■ **Records from a dataset**:
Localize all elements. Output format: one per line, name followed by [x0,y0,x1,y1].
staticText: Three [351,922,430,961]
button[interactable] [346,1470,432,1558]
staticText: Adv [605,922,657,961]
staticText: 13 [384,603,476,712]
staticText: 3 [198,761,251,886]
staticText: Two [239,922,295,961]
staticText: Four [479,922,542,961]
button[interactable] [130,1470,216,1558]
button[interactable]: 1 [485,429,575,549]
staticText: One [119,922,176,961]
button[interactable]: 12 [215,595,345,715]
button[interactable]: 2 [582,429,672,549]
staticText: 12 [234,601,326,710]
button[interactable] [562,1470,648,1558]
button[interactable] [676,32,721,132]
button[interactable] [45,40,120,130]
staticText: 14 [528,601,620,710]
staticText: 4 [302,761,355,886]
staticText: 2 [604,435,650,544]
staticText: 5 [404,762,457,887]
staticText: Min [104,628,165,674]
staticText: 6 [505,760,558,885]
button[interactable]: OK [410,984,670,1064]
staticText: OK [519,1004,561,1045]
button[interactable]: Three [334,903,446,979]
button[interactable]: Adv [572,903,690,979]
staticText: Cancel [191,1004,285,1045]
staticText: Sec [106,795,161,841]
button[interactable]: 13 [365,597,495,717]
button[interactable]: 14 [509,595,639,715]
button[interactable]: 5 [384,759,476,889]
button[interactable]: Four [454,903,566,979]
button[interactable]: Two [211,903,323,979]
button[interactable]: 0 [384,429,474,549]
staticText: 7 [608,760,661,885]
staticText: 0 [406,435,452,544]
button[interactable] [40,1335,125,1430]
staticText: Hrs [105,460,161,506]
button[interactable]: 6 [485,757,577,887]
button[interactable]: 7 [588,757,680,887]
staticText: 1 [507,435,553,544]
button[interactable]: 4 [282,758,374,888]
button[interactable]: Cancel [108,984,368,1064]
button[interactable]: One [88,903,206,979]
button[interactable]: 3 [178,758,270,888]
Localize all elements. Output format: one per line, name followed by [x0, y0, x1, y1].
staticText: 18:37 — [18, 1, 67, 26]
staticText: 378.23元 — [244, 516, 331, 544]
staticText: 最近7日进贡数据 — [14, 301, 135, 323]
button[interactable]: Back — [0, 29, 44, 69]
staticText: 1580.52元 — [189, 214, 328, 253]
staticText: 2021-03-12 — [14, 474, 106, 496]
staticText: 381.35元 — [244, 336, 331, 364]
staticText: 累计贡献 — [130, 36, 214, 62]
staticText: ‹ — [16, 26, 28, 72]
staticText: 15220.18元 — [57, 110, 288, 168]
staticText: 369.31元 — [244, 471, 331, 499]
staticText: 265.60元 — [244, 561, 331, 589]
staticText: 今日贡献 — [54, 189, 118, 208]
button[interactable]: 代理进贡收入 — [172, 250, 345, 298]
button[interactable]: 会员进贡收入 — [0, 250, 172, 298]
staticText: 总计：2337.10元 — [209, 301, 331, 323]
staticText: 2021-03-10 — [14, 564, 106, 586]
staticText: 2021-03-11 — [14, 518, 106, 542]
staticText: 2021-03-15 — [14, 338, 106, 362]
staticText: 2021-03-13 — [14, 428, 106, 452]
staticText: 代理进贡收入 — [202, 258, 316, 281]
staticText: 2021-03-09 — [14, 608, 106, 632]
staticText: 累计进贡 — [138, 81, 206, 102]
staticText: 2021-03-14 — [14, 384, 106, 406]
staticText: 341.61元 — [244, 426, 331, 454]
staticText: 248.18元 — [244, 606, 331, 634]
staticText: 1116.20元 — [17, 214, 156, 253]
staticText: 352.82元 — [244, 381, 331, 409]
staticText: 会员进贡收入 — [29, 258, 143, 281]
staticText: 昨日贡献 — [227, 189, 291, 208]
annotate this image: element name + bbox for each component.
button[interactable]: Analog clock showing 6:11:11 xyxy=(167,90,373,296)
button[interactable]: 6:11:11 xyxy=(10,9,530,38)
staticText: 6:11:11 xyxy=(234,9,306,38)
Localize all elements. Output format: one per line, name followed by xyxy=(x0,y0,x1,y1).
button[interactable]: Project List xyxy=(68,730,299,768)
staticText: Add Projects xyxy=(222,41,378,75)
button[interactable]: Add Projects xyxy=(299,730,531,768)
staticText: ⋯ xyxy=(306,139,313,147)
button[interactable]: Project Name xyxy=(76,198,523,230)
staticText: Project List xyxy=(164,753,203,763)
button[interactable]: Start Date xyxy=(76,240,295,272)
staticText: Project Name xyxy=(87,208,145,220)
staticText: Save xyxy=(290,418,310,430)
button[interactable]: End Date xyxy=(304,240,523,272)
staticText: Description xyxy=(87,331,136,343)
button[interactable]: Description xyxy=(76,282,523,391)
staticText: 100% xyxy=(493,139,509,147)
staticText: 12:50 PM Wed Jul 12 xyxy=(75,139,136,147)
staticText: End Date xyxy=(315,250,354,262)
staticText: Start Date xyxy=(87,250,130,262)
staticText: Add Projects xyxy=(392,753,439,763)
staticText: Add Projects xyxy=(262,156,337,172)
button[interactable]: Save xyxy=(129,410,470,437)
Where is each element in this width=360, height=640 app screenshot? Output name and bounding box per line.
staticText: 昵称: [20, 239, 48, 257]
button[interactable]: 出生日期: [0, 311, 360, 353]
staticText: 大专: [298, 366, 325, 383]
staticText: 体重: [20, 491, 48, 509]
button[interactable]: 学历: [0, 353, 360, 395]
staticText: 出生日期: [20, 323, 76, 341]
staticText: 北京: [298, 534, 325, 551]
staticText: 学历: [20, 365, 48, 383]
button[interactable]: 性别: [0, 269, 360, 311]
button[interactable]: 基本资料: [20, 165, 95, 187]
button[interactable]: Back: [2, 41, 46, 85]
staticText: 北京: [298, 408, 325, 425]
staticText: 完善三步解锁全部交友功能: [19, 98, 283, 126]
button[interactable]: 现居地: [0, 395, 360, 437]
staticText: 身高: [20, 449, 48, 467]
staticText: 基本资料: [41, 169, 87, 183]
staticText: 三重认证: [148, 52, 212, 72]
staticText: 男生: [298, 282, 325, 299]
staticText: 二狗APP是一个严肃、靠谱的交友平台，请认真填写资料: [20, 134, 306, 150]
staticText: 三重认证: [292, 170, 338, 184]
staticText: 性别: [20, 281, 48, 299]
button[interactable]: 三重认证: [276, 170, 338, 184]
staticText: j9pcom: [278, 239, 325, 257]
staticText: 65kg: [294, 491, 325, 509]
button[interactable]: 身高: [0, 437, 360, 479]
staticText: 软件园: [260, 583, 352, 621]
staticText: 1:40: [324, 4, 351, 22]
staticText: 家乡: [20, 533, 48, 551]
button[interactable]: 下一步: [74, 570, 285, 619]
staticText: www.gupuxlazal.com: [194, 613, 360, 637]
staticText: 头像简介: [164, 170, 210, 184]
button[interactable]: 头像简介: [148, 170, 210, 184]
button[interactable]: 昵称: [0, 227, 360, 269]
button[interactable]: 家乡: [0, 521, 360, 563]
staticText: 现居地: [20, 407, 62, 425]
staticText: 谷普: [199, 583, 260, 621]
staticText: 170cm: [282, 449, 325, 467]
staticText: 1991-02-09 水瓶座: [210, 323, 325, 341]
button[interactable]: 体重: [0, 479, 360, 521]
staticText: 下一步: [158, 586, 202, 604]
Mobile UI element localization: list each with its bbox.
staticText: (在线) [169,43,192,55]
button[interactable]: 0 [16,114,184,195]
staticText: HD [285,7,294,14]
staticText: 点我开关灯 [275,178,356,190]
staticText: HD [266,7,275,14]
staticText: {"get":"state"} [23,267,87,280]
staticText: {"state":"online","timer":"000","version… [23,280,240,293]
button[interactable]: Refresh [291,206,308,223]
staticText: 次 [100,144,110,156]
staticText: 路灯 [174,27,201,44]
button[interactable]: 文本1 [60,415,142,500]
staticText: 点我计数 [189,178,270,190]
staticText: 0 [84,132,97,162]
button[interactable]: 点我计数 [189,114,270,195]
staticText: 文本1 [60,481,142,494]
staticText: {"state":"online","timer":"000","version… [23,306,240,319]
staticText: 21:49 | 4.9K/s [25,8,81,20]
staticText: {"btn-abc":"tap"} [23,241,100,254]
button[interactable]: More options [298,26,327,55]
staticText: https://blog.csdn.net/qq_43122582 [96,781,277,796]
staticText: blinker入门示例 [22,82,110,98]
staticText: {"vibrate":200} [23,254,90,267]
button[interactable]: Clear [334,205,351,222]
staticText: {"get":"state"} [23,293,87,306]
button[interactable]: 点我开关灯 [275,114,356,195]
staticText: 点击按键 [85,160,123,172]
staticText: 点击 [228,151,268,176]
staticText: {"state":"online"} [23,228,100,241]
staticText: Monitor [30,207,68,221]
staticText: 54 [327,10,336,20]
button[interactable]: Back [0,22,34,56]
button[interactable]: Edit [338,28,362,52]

■ **ASSIGNED TASK**:
Search the records above for the string "Start" and copy each line that holds it.

■ **TASK OUTPUT**:
button[interactable]: Start Date xyxy=(76,240,295,272)
staticText: Start Date xyxy=(87,250,130,262)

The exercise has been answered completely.